Plus, if you are attempting to breastfeed, you will have your norks out almost constantly, and I'm not even exaggerating!
I had no visitors for two weeks. I didn't really care what other people wanted, I just thought about what I wanted. After an awful stressful theatre birth I was a wreck and I spent most of the first two weeks crying. So I was so relieved I had said no visitors as I don't think I could have coped. The thing is if you say no visitors and change your mind and want to see people, that is very easily fixed. If you find you really don't want to see anyone and have them all piling in on you, it is a lot harder. I think 48 hours is more than reasonable given you're having twins early. And you will want to be careful about infection as they will be wee, so maybe use that as part of your 'reasons' (although I don't think you should need any reasons actually! Your labour, your body, your children, your choice!)
(ps not planned theatre birth, not trying to freak you out, sorry. My friends who have had both unplanned and planned theatre births say unplanned is a million times better, less stressful etc. Hope all goes well and you get the time you need to adjust)

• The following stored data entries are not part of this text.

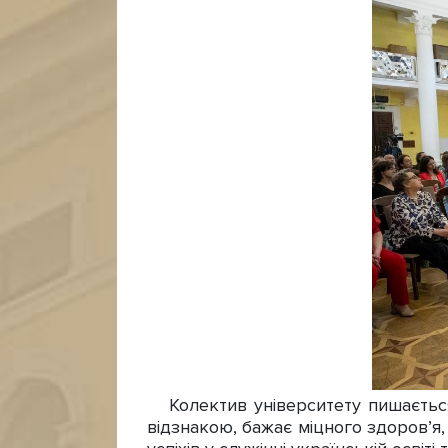
Колектив університету пишається 
відзнакою, бажає міцного здоров’я,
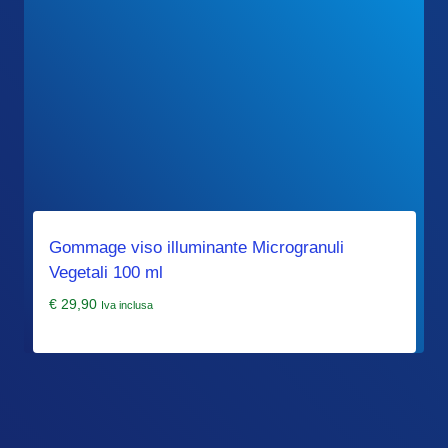
Gommage viso illuminante Microgranuli
Vegetali 100 ml
€
29,90
Iva inclusa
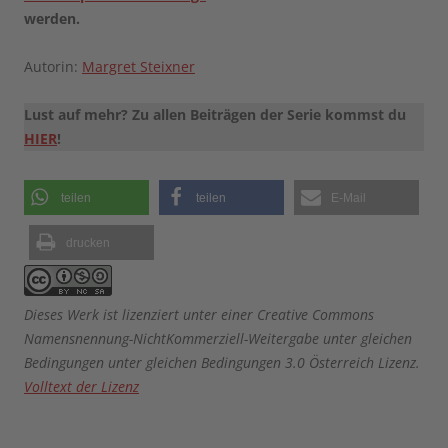
werden.
Autorin:
Margret Steixner
Lust auf mehr? Zu allen Beiträgen der Serie kommst du
HIER
!
teilen
teilen
E-Mail
drucken
Dieses Werk ist lizenziert unter einer Creative Commons
Namensnennung-NichtKommerziell-Weitergabe unter gleichen
Bedingungen unter gleichen Bedingungen 3.0 Österreich Lizenz.
Volltext der Lizenz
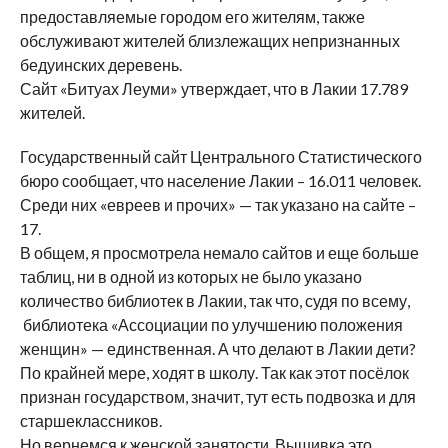
предоставляемые городом его жителям, также
обслуживают жителей близлежащих непризнанных
бедуинских деревень.
Сайт «Битуах Леуми» утверждает, что в Лакии 17.789
жителей.
Государственный сайт Центрального Статистического
бюро сообщает, что население Лакии – 16.011 человек.
Среди них «евреев и прочих» — так указано на сайте –
17.
В общем, я просмотрела немало сайтов и еще больше
таблиц, ни в одной из которых не было указано
количество библиотек в Лакии, так что, судя по всему,
библиотека «Ассоциации по улучшению положения
женщин» — единственная. А что делают в Лакии дети?
По крайней мере, ходят в школу. Так как этот посёлок
признан государством, значит, тут есть подвозка и для
старшеклассников.
Но вернемся к женской занятости. Вышивка это,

Agh I mean PLANNED is better. Not doing v we today
I want a week long ban but mil lives across the toad and has keys to my house...she's also my taxi to the hospital as neither dh or I drive. My sister has already told her boss that she will need time off when I've popped. Dm has booked time off work and will be having dsf dropping her off every day.
I want to tell them all to eff off but feel like I would start ww3. But then again I might just check into a hotel and hide for a week.
Yanbu. I had a couple of close friends come the day after who brought food, made tea and did nice things, like the washing! My mum came after 4 days and in laws some time after that.
In the weeks before the birth we just used the phrase "we're going to play it by ear" whenever anyone asked about visiting. I don't think you can reasonably be expected to make plans in advance as you have no idea what the circumstances will be...
I had major problems with a long term friend putting the phone down on me, saying I should get over it easier than a normal birth etc. I hurt me so much, we are no longer friends. She still maintains she did no wrong. I think is perfectly reasonable to be able to bond with your baby.
I'm low dependany preg, this is my first child, I would perfur no one at hospital and no visitors for a few days a week my mil would kick off lol.
I doubt it will happen though. People forget pregnacy and birth of a child is about you baby and dad.
I got really pissed off the other day I've moaned to a friend a few times about not wanting family up at the hospital my mum is totally fine with it and my hubby is to scared to say out to his mum so don't know how she will take it lol.
Any way wasom fone to friend the other day she's going on holiday next week and said I better have baby before she goes away so she can visit me in hospital WTF makes her think she can come if family can't.
But I've just decieded not to tell any one I'm in labour and at home from hospital.
It seems to be all about every one else is what I have learnt.